> _INPUT RECORDS_:
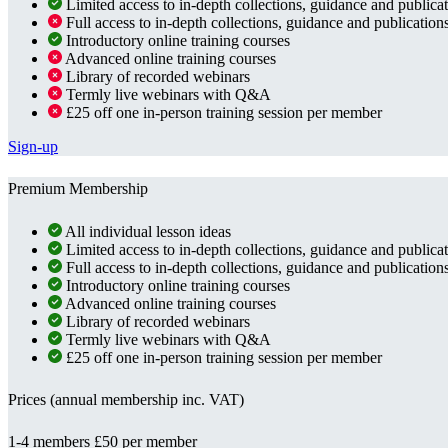
Limited access to in-depth collections, guidance and publica
Full access to in-depth collections, guidance and publication
Introductory online training courses
Advanced online training courses
Library of recorded webinars
Termly live webinars with Q&A
£25 off one in-person training session per member
Sign-up
Premium Membership
All individual lesson ideas
Limited access to in-depth collections, guidance and publica
Full access to in-depth collections, guidance and publication
Introductory online training courses
Advanced online training courses
Library of recorded webinars
Termly live webinars with Q&A
£25 off one in-person training session per member
Prices (annual membership inc. VAT)
1-4 members
£50 per member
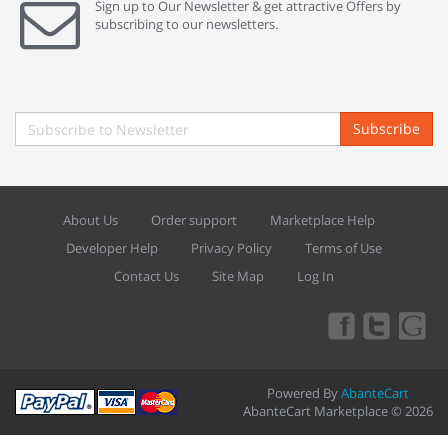
Sign up to Our Newsletter & get attractive Offers by
subscribing to our newsletters.
Subscribe
About Us
Order support
Marketplace Help
Developer Help
Privacy Policy
Terms of Use
Contact Us
Site Map
Log In
Powered By
AbanteCart
AbanteCart Marketplace © 2026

> _DIRECTIONS_:
What is needed is every line from the data above that includes the string "Sign", copied out.

> _REPLY TO THE TASK_:
Sign-up
Sign up to Our Newsletter & get attractive Offers by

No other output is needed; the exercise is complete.